C’era una volta a…HOLLYWOOD: se la vita fosse un film
C’è una cosa straordinaria in quel genio che rispinde al nome di Quentin Tarantino: il fatto che, in fondo, sia un sentimentale. Uno che non solo ti reinventa da capo il cinema, ma fa lo stesso anche (ricordate la morte di Hitler in “Bastardi senza gloria?”) con la Storia, quella vera, quella brutta. E’ già tutto nel titolo: d’altra parte è noto - e uno come lui non può non saperlo - che il posto migliore per nascondere l’arma del delitto è là dove tutti possano vederla. Quel “C’era una volta” è una dichiarazione di intenti: perché là dove l’età dell’innocenza era finita davvero (e nel sangue), solo in un film - in una favola - può permettersi di durare in eterno. E allora se mistificazione deve essere, in fondo è a fin di bene: Tarantino non solo rimodella il cinema a sua somiglianza, creando finte sequenze di film mai davvero girati, andando ben oltre la semplice citazione per arrivare alla reinterpretazione di un ricordo, di una reminiscenza, di un sentimento; ma permette al cinema stesso di cambiare il corso degli eventi. Forse perché, complice l'assoluto, sincero, strabordante - e se vogliamo anche ingenuo – amore che il regista de <Le Iene> nutre per la settima arte, sa benissimo che sarà sempre più accogliente e sicura una sala cinematografica dove una ragazza giovane e bionda può allungare i piedi nudi sulla poltrona davanti di quel mondo, crudele e assurdo, là fuori.

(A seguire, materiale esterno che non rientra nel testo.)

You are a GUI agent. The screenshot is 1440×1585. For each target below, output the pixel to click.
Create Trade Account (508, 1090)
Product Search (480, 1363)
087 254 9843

<Niente spoiler>,raccomanda Quentin, ma mica è facile: perché bisognerà pur dire che il film più atteso dell’anno, ambientato in un coloratissimo e stilosissimo 1969, è l’affresco, nostalgico e irresistibile di un autore alla ricerca del tempo perduto: una seducente e rutilante giostra, imbottita di canzoni, dettagli e memorabilia, con cui l'autore di <Pulp fiction> risuscita anche i morti (cinema compreso) caricandosi sulle spalle la mitologia hollywoodiana, a costo di preferire al drone il vecchio dolly.
Bizzarro ed extra cool, <C'era una volta a... Hollywood> è la storia dell’amicizia tra un attore di western di serie B (Tarantino potrebbe essersi ispirato a Ken Clark, ma più probabilmente il suo protagonista è la summa di più personaggi) e il suo stunt-man, nel periodo in cui Charlie Manson e la sua <family> progettano di uccidere l’attrice Sharon Tate...
Un film divertente, pazzo, affettuoso dove più che l’intreccio - quasi invisibile - contano i personaggi, il contesto, lo stile, le star (sono della partita i calibri più grossi: Leo DiCaprio, Brad Pitt e una Margot Robbie mai così bella...), quell’empatia che si instaura con uno spettatore capace di perdonare al regista una certa autoindulgenza, il tono abitualmente compiaciuto di chi, oltre agli altri, cita volentieri anche se stesso. Ma <C'era una volta a ...Hollywood>, d’altra parte, non nasconde i difetti e, magnificamente irresponsabile, vive anche di splendidi eccessi: il carattere ultra divistico (quando Brad Pitt si toglie la maglietta viene giù la sala...), le sequenze stracult (fantastica quella in cui Brad viene sfidato da Bruce Lee, ma anche il dialogo tra DiCaprio e una bimba prodigio di 8 anni che usa il <metodo>), il feticismo, ne fanno un’ode all’epoca in cui sogni sembravano (forse a causa dell'Lsd?) più veri.
Nel suo delirio ultra cinefilo, Tarantino ci mette tutto: il western, Dean Martin, stacchi alla nouvelle vague, Al Pacino e Luke Perry, riposi in pace: a volte forse il film manca un po' di ottani, ma vale la pena attendere il finale, pirotecnico e irresistibile, da applausi a scena aperta. Il metacinema prende il sopravvento sulle frustrazioni personali, la macchina da presa riscrive ciò che è stato: la vita non è un film, ma sarebbe meglio che lo fosse.